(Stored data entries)
......
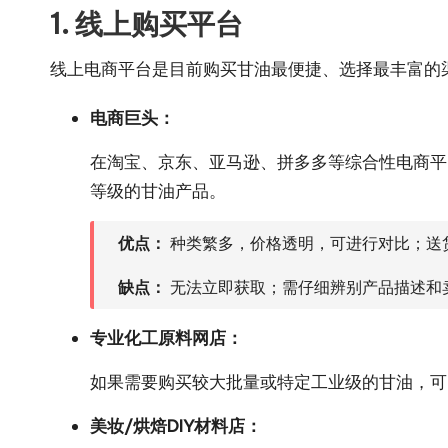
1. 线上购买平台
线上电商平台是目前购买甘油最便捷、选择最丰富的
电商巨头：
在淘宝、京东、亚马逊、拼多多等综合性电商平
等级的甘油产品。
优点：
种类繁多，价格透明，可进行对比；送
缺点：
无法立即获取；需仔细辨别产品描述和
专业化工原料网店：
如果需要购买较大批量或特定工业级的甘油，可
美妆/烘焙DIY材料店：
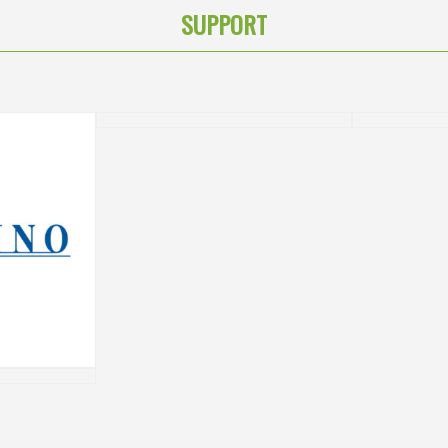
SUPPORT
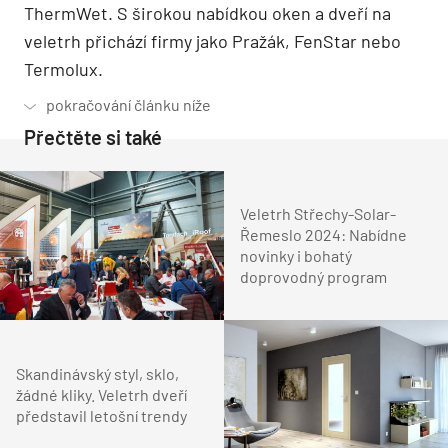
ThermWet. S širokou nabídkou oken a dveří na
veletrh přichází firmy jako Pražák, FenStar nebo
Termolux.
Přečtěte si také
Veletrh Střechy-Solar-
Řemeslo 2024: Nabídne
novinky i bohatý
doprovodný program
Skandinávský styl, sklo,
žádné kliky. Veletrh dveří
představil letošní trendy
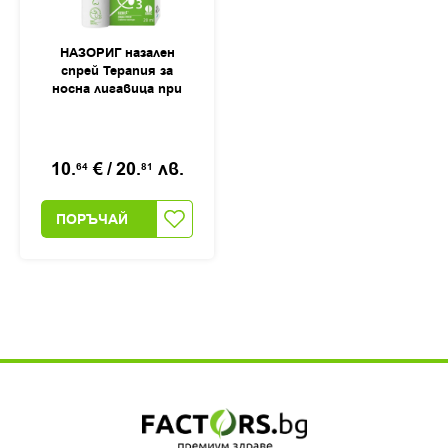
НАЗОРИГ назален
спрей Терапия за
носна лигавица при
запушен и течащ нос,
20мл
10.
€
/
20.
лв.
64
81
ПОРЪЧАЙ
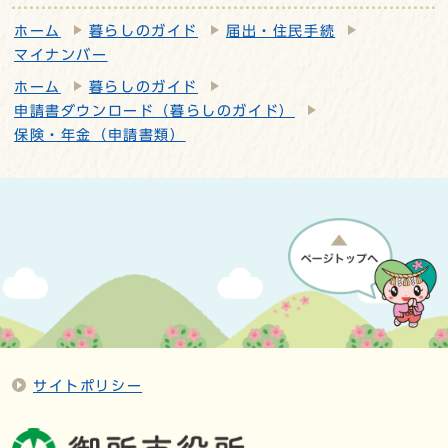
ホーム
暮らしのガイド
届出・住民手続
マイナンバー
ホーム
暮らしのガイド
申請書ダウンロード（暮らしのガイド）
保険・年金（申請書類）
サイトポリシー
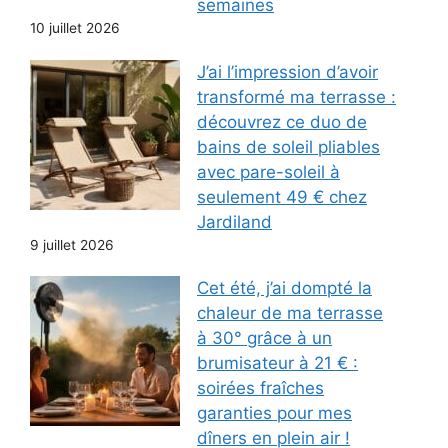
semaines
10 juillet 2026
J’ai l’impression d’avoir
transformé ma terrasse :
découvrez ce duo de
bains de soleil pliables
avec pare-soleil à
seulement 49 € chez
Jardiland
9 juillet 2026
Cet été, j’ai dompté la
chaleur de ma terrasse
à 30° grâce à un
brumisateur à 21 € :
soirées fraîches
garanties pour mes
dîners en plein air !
......
● **EXERCISE BRIEF**:
Reproduce the lines of the data that run from the one containing "无法立即获取；需仔细辨别产品描述和" to the final line, both included, exactly as they appear and without the pictures.

● **ANSWER**:
无法立即获取；需仔细辨别产品描述和
专业化工原料网店：
如果需要购买较大批量或特定工业级的甘油，可
美妆/烘焙DIY材料店：
SUPPORT
ThermWet. S širokou nabídkou oken a dveří na
veletrh přichází firmy jako Pražák, FenStar nebo
Termolux.
Přečtěte si také
Veletrh Střechy-Solar-
Řemeslo 2024: Nabídne
novinky i bohatý
doprovodný program
Skandinávský styl, sklo,
žádné kliky. Veletrh dveří
představil letošní trendy
НАЗОРИГ назален
спрей Терапия за
носна лигавица при
запушен и течащ нос,
20мл
10.
€
/
20.
лв.
64
81
ПОРЪЧАЙ
ホーム
暮らしのガイド
届出・住民手続
マイナンバー
ホーム
暮らしのガイド
申請書ダウンロード（暮らしのガイド）
保険・年金（申請書類）
サイトポリシー
semaines
10 juillet 2026
J’ai l’impression d’avoir
transformé ma terrasse :
découvrez ce duo de
bains de soleil pliables
avec pare-soleil à
seulement 49 € chez
Jardiland
9 juillet 2026
Cet été, j’ai dompté la
chaleur de ma terrasse
à 30° grâce à un
brumisateur à 21 € :
soirées fraîches
garanties pour mes
dîners en plein air !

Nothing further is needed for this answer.